Items from a dataset
□ □ □ □ □ □ □

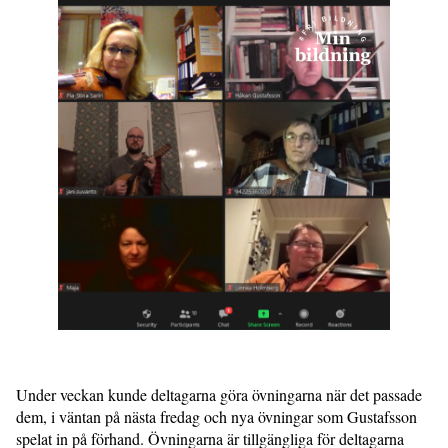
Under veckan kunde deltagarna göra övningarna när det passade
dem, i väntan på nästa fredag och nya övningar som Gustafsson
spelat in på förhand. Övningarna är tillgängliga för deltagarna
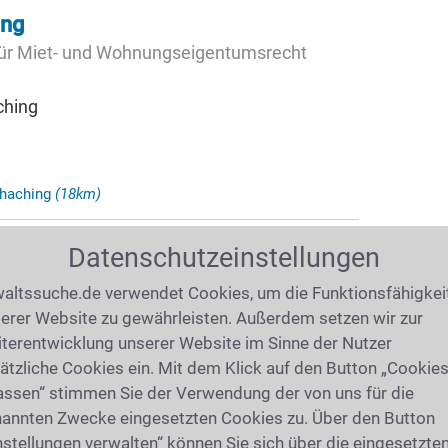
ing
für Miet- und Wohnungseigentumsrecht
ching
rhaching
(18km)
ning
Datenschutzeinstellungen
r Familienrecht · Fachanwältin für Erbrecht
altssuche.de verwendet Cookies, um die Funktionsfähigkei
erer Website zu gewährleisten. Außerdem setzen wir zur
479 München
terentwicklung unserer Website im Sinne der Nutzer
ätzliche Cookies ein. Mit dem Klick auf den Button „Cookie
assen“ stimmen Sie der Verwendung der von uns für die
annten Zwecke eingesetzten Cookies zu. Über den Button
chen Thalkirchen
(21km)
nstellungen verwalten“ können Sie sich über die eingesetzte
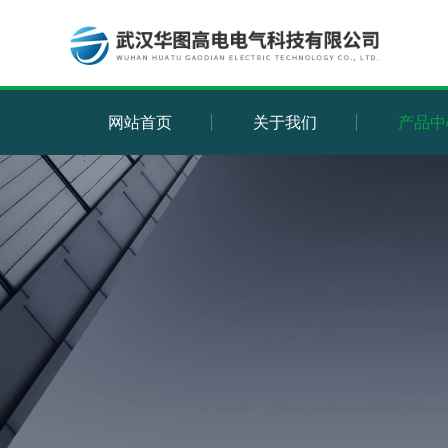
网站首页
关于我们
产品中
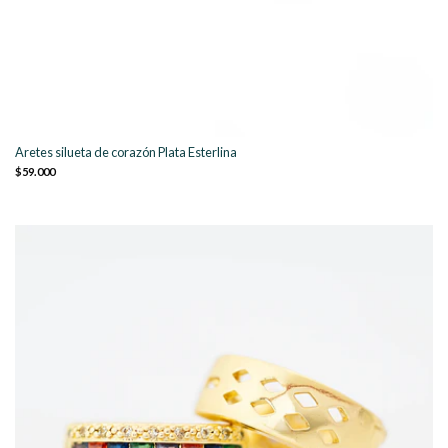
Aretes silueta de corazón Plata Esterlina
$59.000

□ □ □ □ □ □ □

_What is being asked_
Although the records contain pictures, only the text should be copied, exactly as it stands.

_Solution_
Under veckan kunde deltagarna göra övningarna när det passade
dem, i väntan på nästa fredag och nya övningar som Gustafsson
spelat in på förhand. Övningarna är tillgängliga för deltagarna
ing
für Miet- und Wohnungseigentumsrecht
ching
rhaching
(18km)
ning
Datenschutzeinstellungen
r Familienrecht · Fachanwältin für Erbrecht
altssuche.de verwendet Cookies, um die Funktionsfähigkei
erer Website zu gewährleisten. Außerdem setzen wir zur
479 München
terentwicklung unserer Website im Sinne der Nutzer
ätzliche Cookies ein. Mit dem Klick auf den Button „Cookie
assen“ stimmen Sie der Verwendung der von uns für die
annten Zwecke eingesetzten Cookies zu. Über den Button
chen Thalkirchen
(21km)
nstellungen verwalten“ können Sie sich über die eingesetzte
网站首页
关于我们
产品中
Aretes silueta de corazón Plata Esterlina
$59.000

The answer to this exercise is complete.